UPDATE: As of May 26, 2020, the U.S. Department of the Treasury and the Small Business Administration released further guidance related to the Paycheck Protection Program’s loan forgiveness process. Here are the links to the previously-issued loan forgiveness form, the new interim rules for loan forgiveness, and the new interim rules detailing how the SBA will review loan eligibility and the amount entitled to loan forgiveness
UPDATE: On June 5, 2020, the Paycheck Protection Program Flexibility Act was signed into law, to provide much-needed flexibility for borrowers to get their loans fully forgiven. Key highlights are that the law extends deadlines for PPP usage, changes the forgiveness formula for PPP loans, expands conditions and interest rate around repaying the loans, outlines deferment plans for monthly loan repayments, and lengthens the forgiveness rehire date. This legislation also corrected an item in the original CARES ACT and would now allow employers who receive PPP loans to be also eligible to defer payment of the employer's portion of a W-2 employee's 2020 FICA tax so that 50% can be paid in 2021 and 50% in 2022.
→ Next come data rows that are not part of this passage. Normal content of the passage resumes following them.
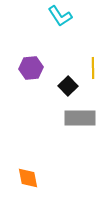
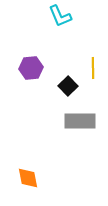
cyan L-shape: rotated 10 degrees clockwise
gray rectangle: moved 3 px down
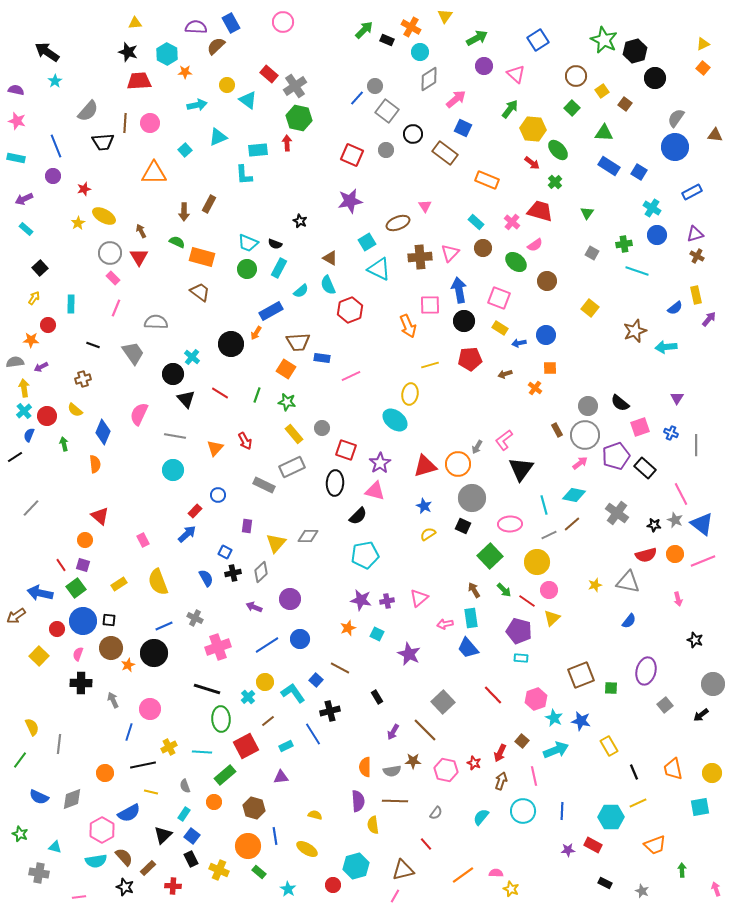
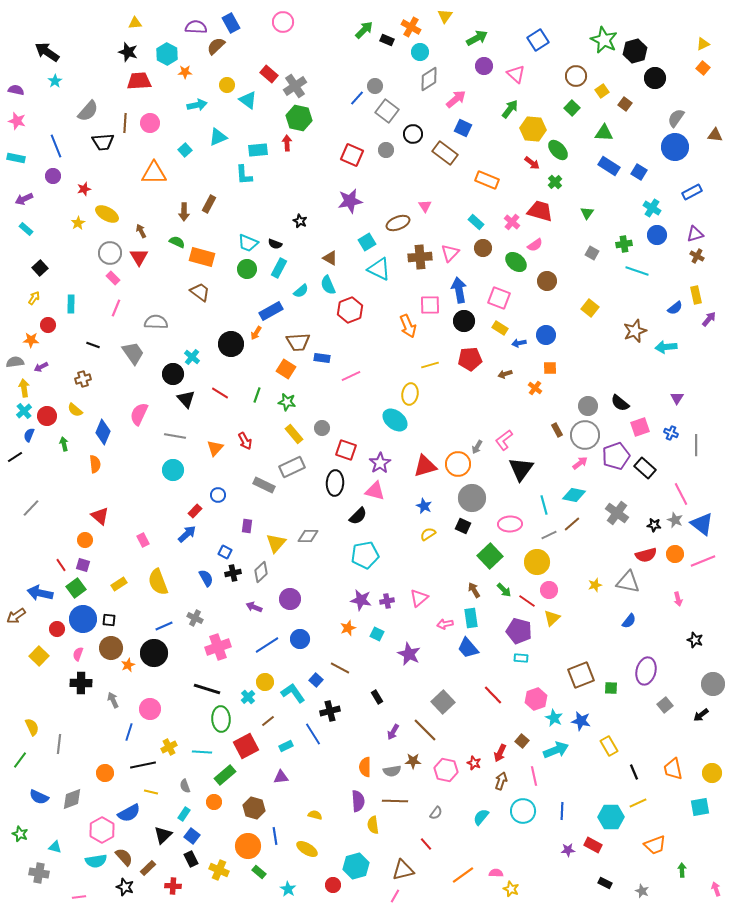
yellow ellipse at (104, 216): moved 3 px right, 2 px up
blue circle at (83, 621): moved 2 px up
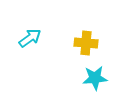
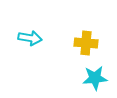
cyan arrow: rotated 45 degrees clockwise
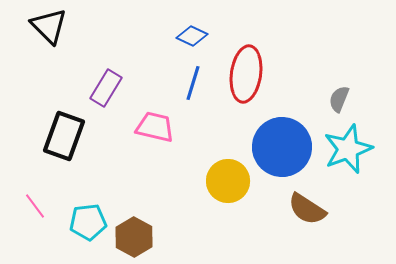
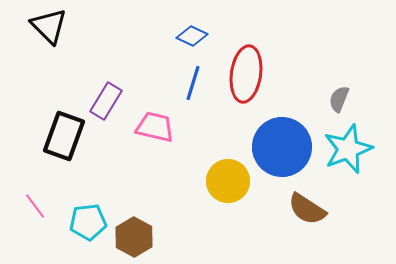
purple rectangle: moved 13 px down
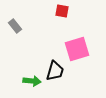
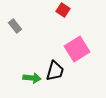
red square: moved 1 px right, 1 px up; rotated 24 degrees clockwise
pink square: rotated 15 degrees counterclockwise
green arrow: moved 3 px up
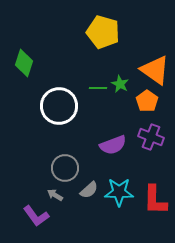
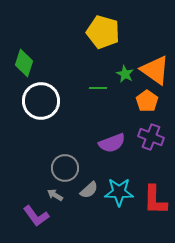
green star: moved 5 px right, 10 px up
white circle: moved 18 px left, 5 px up
purple semicircle: moved 1 px left, 2 px up
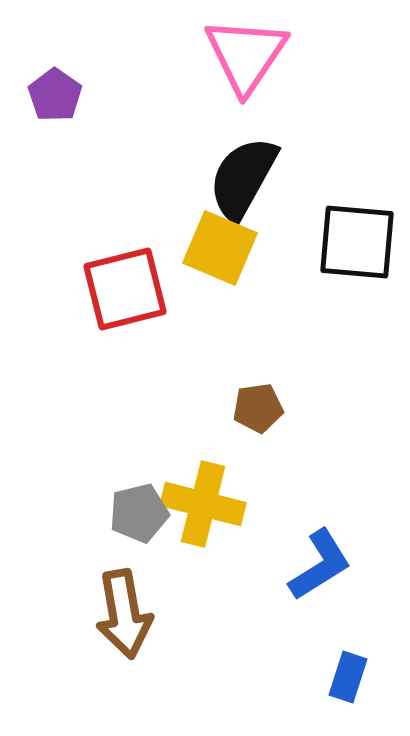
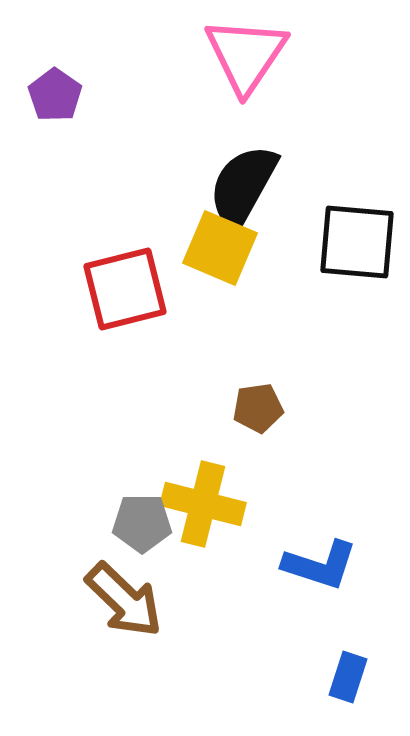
black semicircle: moved 8 px down
gray pentagon: moved 3 px right, 10 px down; rotated 14 degrees clockwise
blue L-shape: rotated 50 degrees clockwise
brown arrow: moved 14 px up; rotated 36 degrees counterclockwise
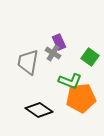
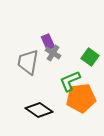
purple rectangle: moved 11 px left
green L-shape: rotated 135 degrees clockwise
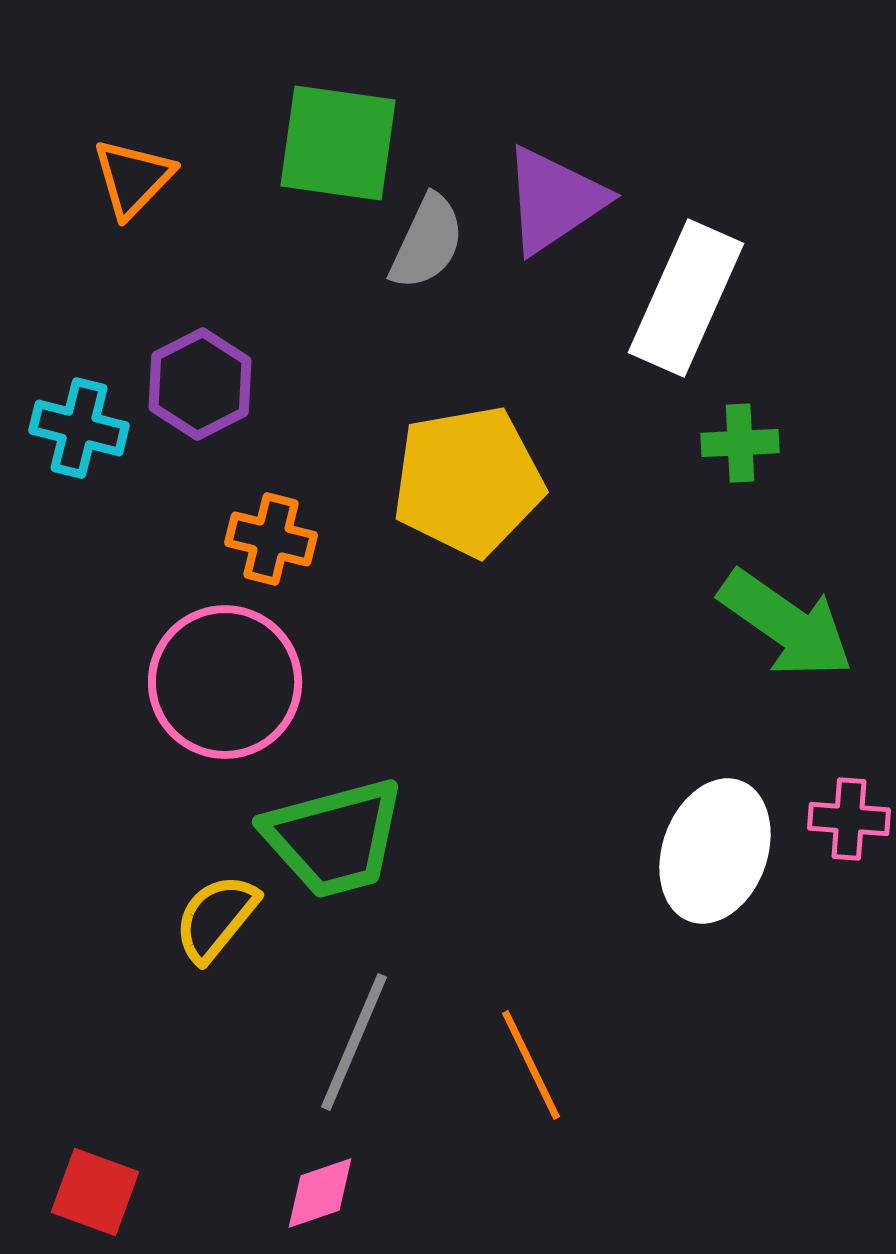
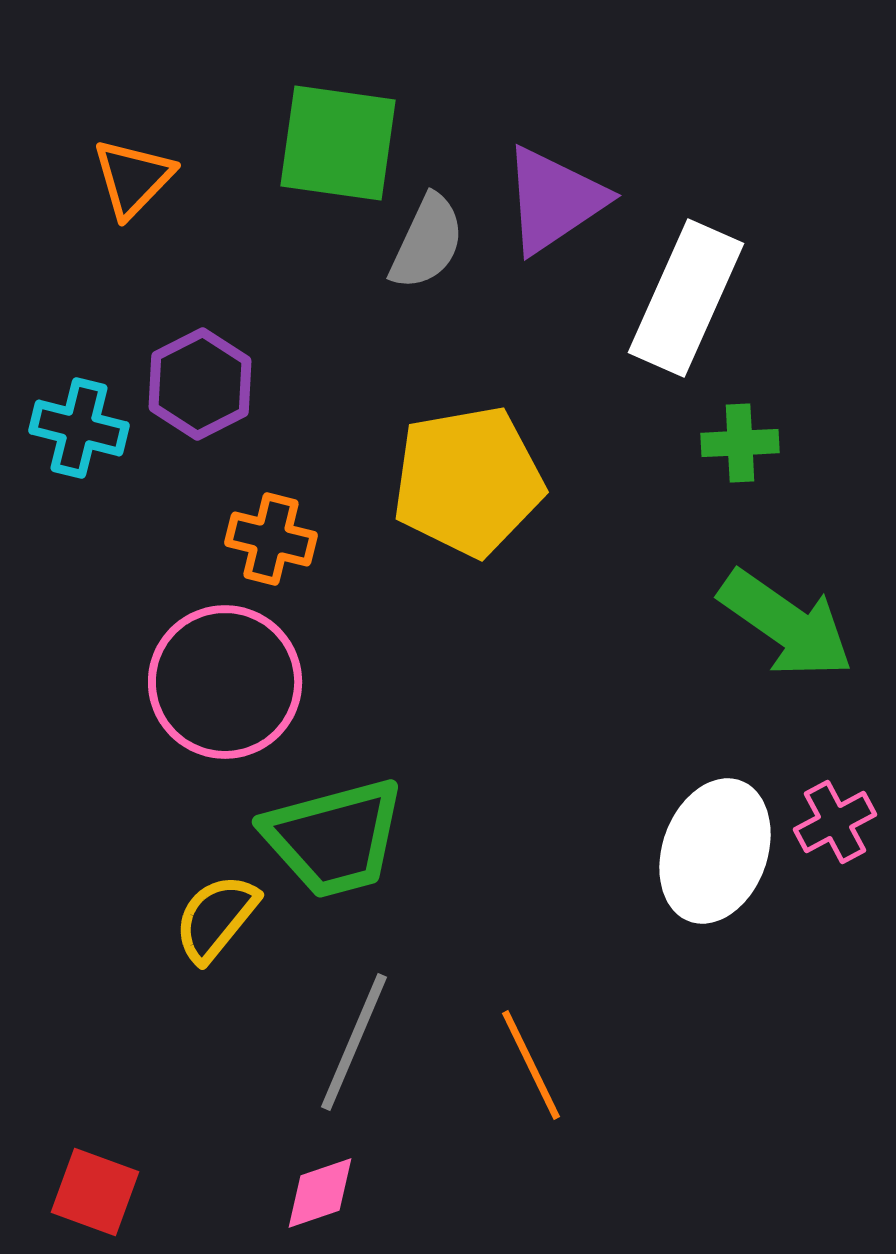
pink cross: moved 14 px left, 3 px down; rotated 32 degrees counterclockwise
UPDATE: On June 16, 2020, the Small Business Administration released new rules implementing the provisions of the Paycheck Protection Program Flexibility Act. While more guidance may soon follow, the rules include some helpful clarification, including confirmation that borrowers with less than 60% of expenditures dedicated to payroll will be eligible for partial loan forgiveness. you may find this analysis of the new rules helpful.
For those who have already received a PPP loan and may be nearing the completion of your loan period, be aware of significant developments regarding the loan forgiveness application process. We recommend that you watch the replay of this excellent webinar from The League of American Orchestras on the loan forgiveness process, including an overview of the Flexibility Act. Also, the SBA has just made available a new EZ forgiveness application which promises to take only 20 minutes to complete and for which many may qualify.
With more than $100 billion remaining in Paycheck Protection Program (PPP) resources, any potential applicant should take note that the opportunity to apply for a loan closes on June 30, 2020.
UPDATE: On July 3, 2020, the PPP Extension Act was signed into law, extending the application deadline to August 8, 2020. Here is a helpful article that clarifies and explains some common issues around the latest PPP changes.
UPDATE: On October 8, 2020, the the Small Business Administration issued a new PPP Forgiveness Application Form 3508S and 3508S Instructions for those small businesses that secured a PPP loan of $50,000 or less. The most significant benefit of the new form is that employee reductions and salary reductions are no longer penalized. Additionally, the new form does not require submitting mathematical calculations on how the funds were spent, but it still requires the borrower to submit to the lender evidence (bank statements, invoices, etc.) that the funds were properly spent. Interestingly, the SBA also reduced the lender’s responsibility to “verify” the evidence submitted. SBA just recently began approving PPP forgiveness applications and remitting forgiveness amounts to lenders on October 2, 2020.
UPDATE: On January 11, 2021, following the COVID Relief bill passed in late December 2020, the SBA announced that it would accept applications for Second Draw PPP Loans from January 13, 2021 to March 31, 2021. At least $25 billion is being set aside for Second Draw PPP Loans to eligible borrowers with a maximum of 10 employees or for loans of $250,000 or less to eligible borrowers in low or moderate income neighborhoods. Additional funds are also available for First Draw PPP Loans. The SBA is also offering guidance for Minority, Underserved, Veteran and Women-Owned Businesses.